## WORK ORDER
Each entry below should be given again exactly; the pictures stay out.

-*-*-

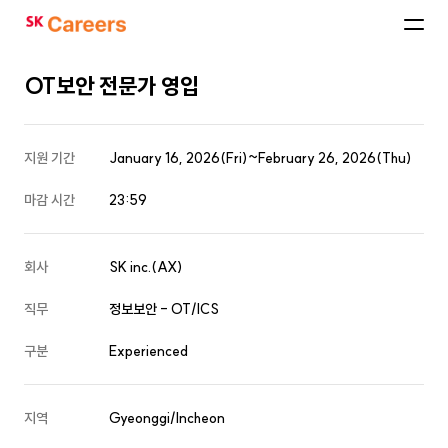
SK
Careers
OT보안 전문가 영입
지원 기간
January 16, 2026(Fri)~February 26, 2026(Thu)
마감 시간
23:59
회사
SK inc.(AX)
직무
정보보안 - OT/ICS
구분
Experienced
지역
Gyeonggi/Incheon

-*-*-

## RESPONSE FOR THIS EXERCISE
SK
Careers
OT보안 전문가 영입
지원 기간
January 16, 2026(Fri)~February 26, 2026(Thu)
마감 시간
23:59
회사
SK inc.(AX)
직무
정보보안 - OT/ICS
구분
Experienced
지역
Gyeonggi/Incheon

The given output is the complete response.